(Dataset items)

BEGIN

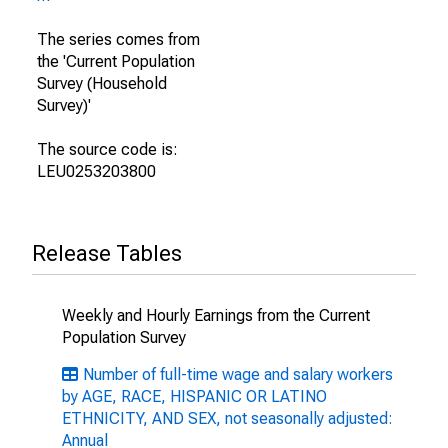
The series comes from
the 'Current Population
Survey (Household
Survey)'
The source code is:
LEU0253203800
Release Tables
Weekly and Hourly Earnings from the Current
Population Survey
Number of full-time wage and salary workers
by AGE, RACE, HISPANIC OR LATINO
ETHNICITY, AND SEX, not seasonally adjusted:
Annual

END

* _TASK DIRECTIONS_
Strip out the images, then output the records above word for word.

* _RESPONSE TO THE EXERCISE_
The series comes from
the 'Current Population
Survey (Household
Survey)'
The source code is:
LEU0253203800
Release Tables
Weekly and Hourly Earnings from the Current
Population Survey
Number of full-time wage and salary workers
by AGE, RACE, HISPANIC OR LATINO
ETHNICITY, AND SEX, not seasonally adjusted:
Annual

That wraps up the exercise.